Personal life
- Born: September 1936
- Died: October 11, 2012 (aged 76)
- Spouse: Esther
- Parents: Eliyahu Moshe (father); Gitta (mother);

Religious life
- Religion: Judaism

Jewish leader
- Yahrtzeit: 25 Tishrei, 5773

= Avrohom Genachowsky =

Israeli rabbi (1936–2012)

Avrohom Genachowsky (אברהם גנחובסקי; also spelled Avraham Genechovsky or Genichovsky; September 1936 – October 11, 2012), was an Orthodox Jewish rabbi and talmudic scholar. He served as dean ("rosh yeshiva") at Yeshivas Tchebin in Jerusalem.

==Biography==
He was born in Tel Aviv on the first day of Rosh Hashanah, 1936, to Rabbi Eliyahu Moshe and Gitta. Eliyahu Moshe studied at the Lomza Yeshiva, and later served as one of the early religious members of the Knesset for HaPoel HaMizrahi.

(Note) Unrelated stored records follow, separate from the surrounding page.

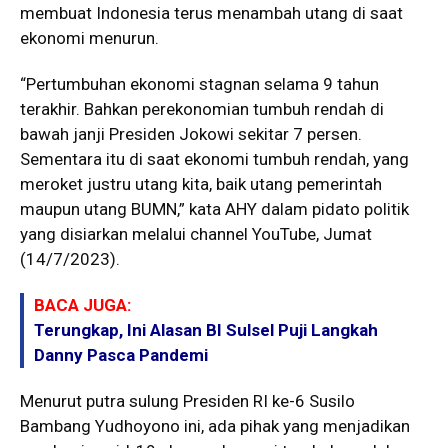
membuat Indonesia terus menambah utang di saat
ekonomi menurun.
“Pertumbuhan ekonomi stagnan selama 9 tahun
terakhir. Bahkan perekonomian tumbuh rendah di
bawah janji Presiden Jokowi sekitar 7 persen.
Sementara itu di saat ekonomi tumbuh rendah, yang
meroket justru utang kita, baik utang pemerintah
maupun utang BUMN,” kata AHY dalam pidato politik
yang disiarkan melalui channel YouTube, Jumat
(14/7/2023).
BACA JUGA:
Terungkap, Ini Alasan BI Sulsel Puji Langkah
Danny Pasca Pandemi
Menurut putra sulung Presiden RI ke-6 Susilo
Bambang Yudhoyono ini, ada pihak yang menjadikan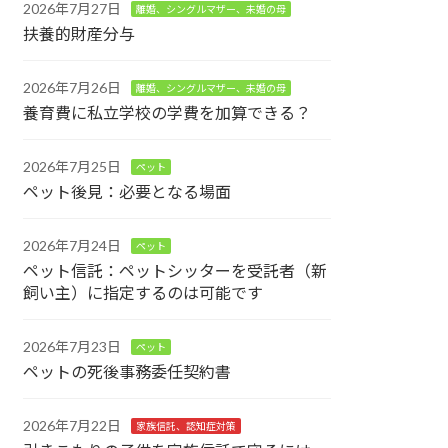
2026年7月27日
離婚、シングルマザー、未婚の母
扶養的財産分与
2026年7月26日
離婚、シングルマザー、未婚の母
養育費に私立学校の学費を加算できる？
2026年7月25日
ペット
ペット後見：必要となる場面
2026年7月24日
ペット
ペット信託：ペットシッターを受託者（新
飼い主）に指定するのは可能です
2026年7月23日
ペット
ペットの死後事務委任契約書
2026年7月22日
家族信託、認知症対策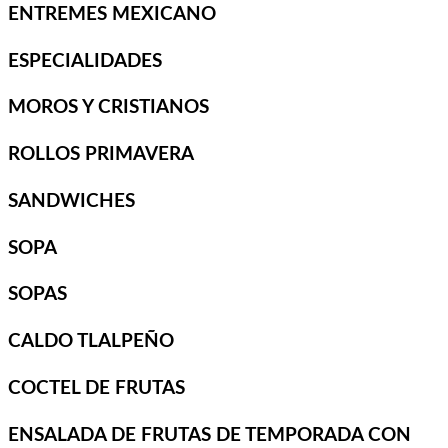
ENTREMES MEXICANO
ESPECIALIDADES
MOROS Y CRISTIANOS
ROLLOS PRIMAVERA
SANDWICHES
SOPA
SOPAS
CALDO TLALPEÑO
COCTEL DE FRUTAS
ENSALADA DE FRUTAS DE TEMPORADA CON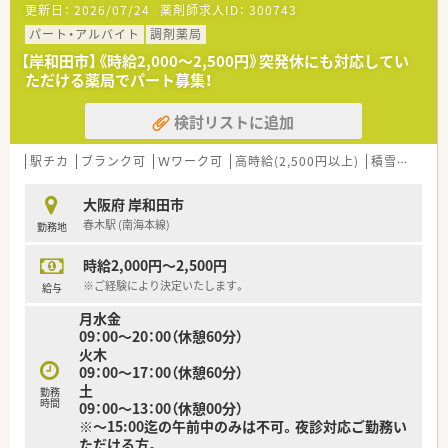
更新日：
2026/07/24
薬剤師求人ID：
300743
パート・アルバイト
調剤薬局
【岸和田市】《時給2,000～2,500円》突発休にも対応してい
ただける薬局でパート募集！
検討リストに追加
駅チカ
ブランク可
Ｗワーク可
高時給(2,500円以上)
積雪なし
シ
大阪府 岸和田市
春木駅 (南海本線)
勤務地
時給2,000円～2,500円
※ご経験により決定いたします。
給与
月水金
09：00～20：00（休憩60分）
火木
09：00～17：00（休憩60分）
土
勤務
時間
09：00～13：00（休憩00分）
※～15:00迄の午前中のみは不可。夜診対応ご勤務い
ただける方。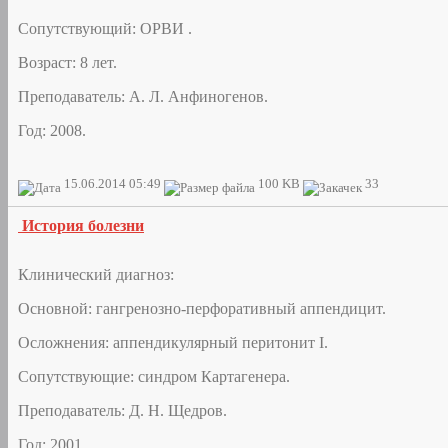
Сопутствующий: ОРВИ .
Возраст: 8 лет.
Преподаватель: А. Л. Анфиногенов.
Год: 2008.
15.06.2014 05:49
100 KB
33
История болезни
Клинический диагноз:
Основной: гангренозно-перфоративный аппендицит.
Осложнения: аппендикулярный перитонит I.
Сопутствующие: синдром Картагенера.
Преподаватель: Д. Н. Щедров.
Год: 2001.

When Eliyahu Moshe published the Talmud, Rabbi Avrohom Yeshaya Karelitz gave him permission to include his commentaries on the condition that they would be organized by Avrohom, who was 17 at the time.

Avrohom studied for a short time in Ponevezh Yeshiva, and afterward in Slabodka Yeshiva. He was fluent in the areas of Choshen Mishpat and Even Ha'ezer. At his father's request, he took the Chief Rabbinate of Israel's test on Choshen Mishpat and earned a mark of 100.

He married Rebbetzin Esther, daughter of Rabbi Refoel Yonah and Baila Bronfeld. Esther was the step-granddaughter of Rabbi Dov Berish Weidenfeld of Chebin (Trzebinia) (Rabbi Refoel Yonah was the son of Rabbi Yosef and Rebbetzin Sarah Bronfeld. After the death of Rabbi Yosef, Sarah married Rabbi Weidenfeld). Rabbi Weidenfeld hired him to teach at his yeshiva, where he remained until his death.

Esther allowed him to remain in Jerusalem all week, returning to home only for Shabbat and holidays.

==Works==
His first sefer was Cheder Horasi (חדר הורתי) on Horayot, which he wrote in memory of his mother. His students also published some of his chidushim under the title B'nei Re'eim (Hebrew: בני ראם).

==Final illness and death==
During his final several months, he suffered from pancreatic cancer. He died, aged 76, on at 3:00 AM at Shaare Zedek Medical Center in Jerusalem. 30,000 people attended his funeral.